Problem requirements: With the pictures excluded, repeat every entry exactly.

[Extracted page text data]
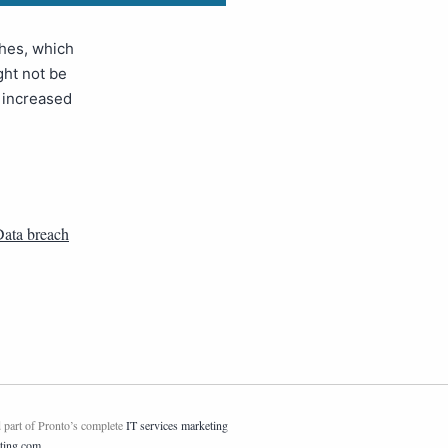
ches, which
ght not be
n increased
ata breach
 part of Pronto’s complete
IT services marketing
ting.com
.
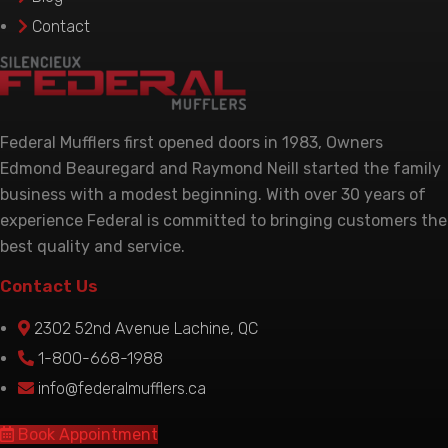
product
Contact
page
Federal Mufflers first opened doors in 1983, Owners
Edmond Beauregard and Raymond Neill started the family
business with a modest beginning. With over 30 years of
experience Federal is committed to bringing customers the
best quality and service.
Contact Us
2302 52nd Avenue Lachine, QC
1-800-668-1988
info@federalmufflers.ca
Book Appointment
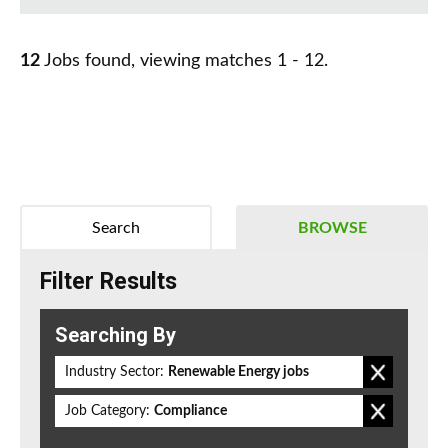
12
Jobs found, viewing matches 1 - 12.
Search
BROWSE
Filter Results
Searching By
Industry Sector:
Renewable Energy jobs
Job Category:
Compliance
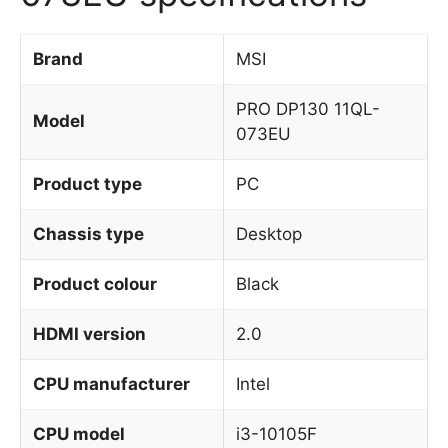
Brand
MSI
PRO DP130 11QL-
Model
073EU
Product type
PC
Chassis type
Desktop
Product colour
Black
HDMI version
2.0
CPU manufacturer
Intel
CPU model
i3-10105F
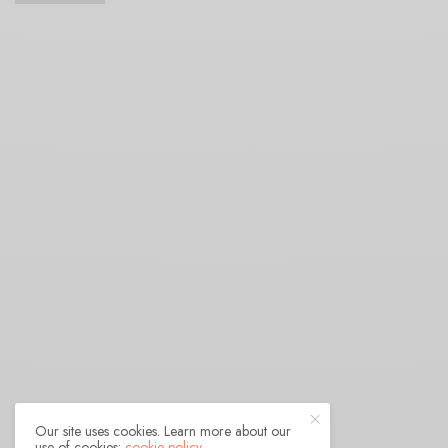
Our site uses cookies. Learn more about our
use of cookies:
cookie policy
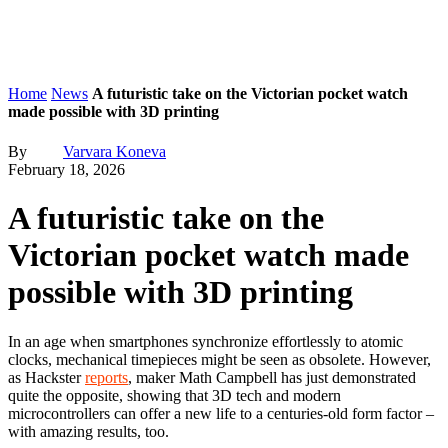
Home
News
A futuristic take on the Victorian pocket watch
made possible with 3D printing
By
Varvara Koneva
February 18, 2026
A futuristic take on the
Victorian pocket watch made
possible with 3D printing
In an age when smartphones synchronize effortlessly to atomic
clocks, mechanical timepieces might be seen as obsolete. However,
as Hackster
reports
, maker Math Campbell has just demonstrated
quite the opposite, showing that 3D tech and modern
microcontrollers can offer a new life to a centuries-old form factor –
with amazing results, too.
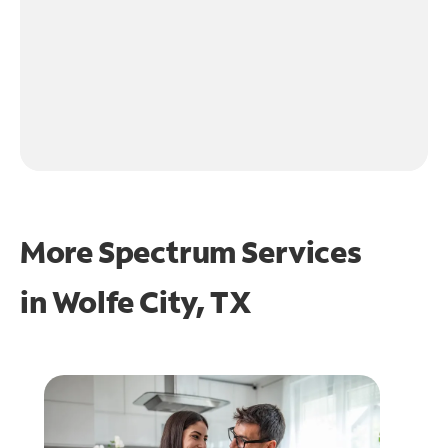
More Spectrum Services
in
Wolfe City, TX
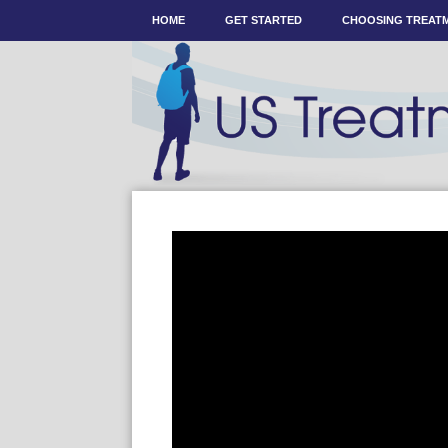
HOME
GET STARTED
CHOOSING TREAT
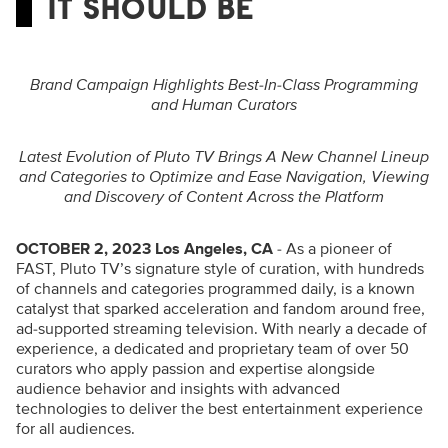
IT SHOULD BE
Brand Campaign Highlights Best-In-Class Programming
and Human Curators
Latest Evolution of Pluto TV Brings A New Channel Lineup
and Categories to Optimize and Ease Navigation, Viewing
and Discovery of Content Across the Platform
OCTOBER 2, 2023 Los Angeles, CA
- As a pioneer of
FAST, Pluto TV’s signature style of curation, with hundreds
of channels and categories programmed daily, is a known
catalyst that sparked acceleration and fandom around free,
ad-supported streaming television. With nearly a decade of
experience, a dedicated and proprietary team of over 50
curators who apply passion and expertise alongside
audience behavior and insights with advanced
technologies to deliver the best entertainment experience
for all audiences.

Answer to the exercise:
ches, which
ght not be
n increased
ata breach
 part of Pronto’s complete
IT services marketing
ting.com
.
product
Contact
page
Federal Mufflers first opened doors in 1983, Owners
Edmond Beauregard and Raymond Neill started the family
business with a modest beginning. With over 30 years of
experience Federal is committed to bringing customers the
best quality and service.
Contact Us
2302 52nd Avenue Lachine, QC
1-800-668-1988
info@federalmufflers.ca
Book Appointment
12
Jobs found, viewing matches 1 - 12.
Search
BROWSE
Filter Results
Searching By
Industry Sector:
Renewable Energy jobs
Job Category:
Compliance
Brand
MSI
PRO DP130 11QL-
Model
073EU
Product type
PC
Chassis type
Desktop
Product colour
Black
HDMI version
2.0
CPU manufacturer
Intel
CPU model
i3-10105F
Our site uses cookies. Learn more about our
use of cookies:
cookie policy
Home
News
A futuristic take on the Victorian pocket watch
made possible with 3D printing
By
Varvara Koneva
February 18, 2026
A futuristic take on the
Victorian pocket watch made
possible with 3D printing
In an age when smartphones synchronize effortlessly to atomic
clocks, mechanical timepieces might be seen as obsolete. However,
as Hackster
reports
, maker Math Campbell has just demonstrated
quite the opposite, showing that 3D tech and modern
microcontrollers can offer a new life to a centuries-old form factor –
with amazing results, too.
More Spectrum Services
in
Wolfe City, TX
HOME
GET STARTED
CHOOSING TREAT
IT SHOULD BE
Brand Campaign Highlights Best-In-Class Programming
and Human Curators
Latest Evolution of Pluto TV Brings A New Channel Lineup
and Categories to Optimize and Ease Navigation, Viewing
and Discovery of Content Across the Platform
OCTOBER 2, 2023 Los Angeles, CA
- As a pioneer of
FAST, Pluto TV’s signature style of curation, with hundreds
of channels and categories programmed daily, is a known
catalyst that sparked acceleration and fandom around free,
ad-supported streaming television. With nearly a decade of
experience, a dedicated and proprietary team of over 50
curators who apply passion and expertise alongside
audience behavior and insights with advanced
technologies to deliver the best entertainment experience
for all audiences.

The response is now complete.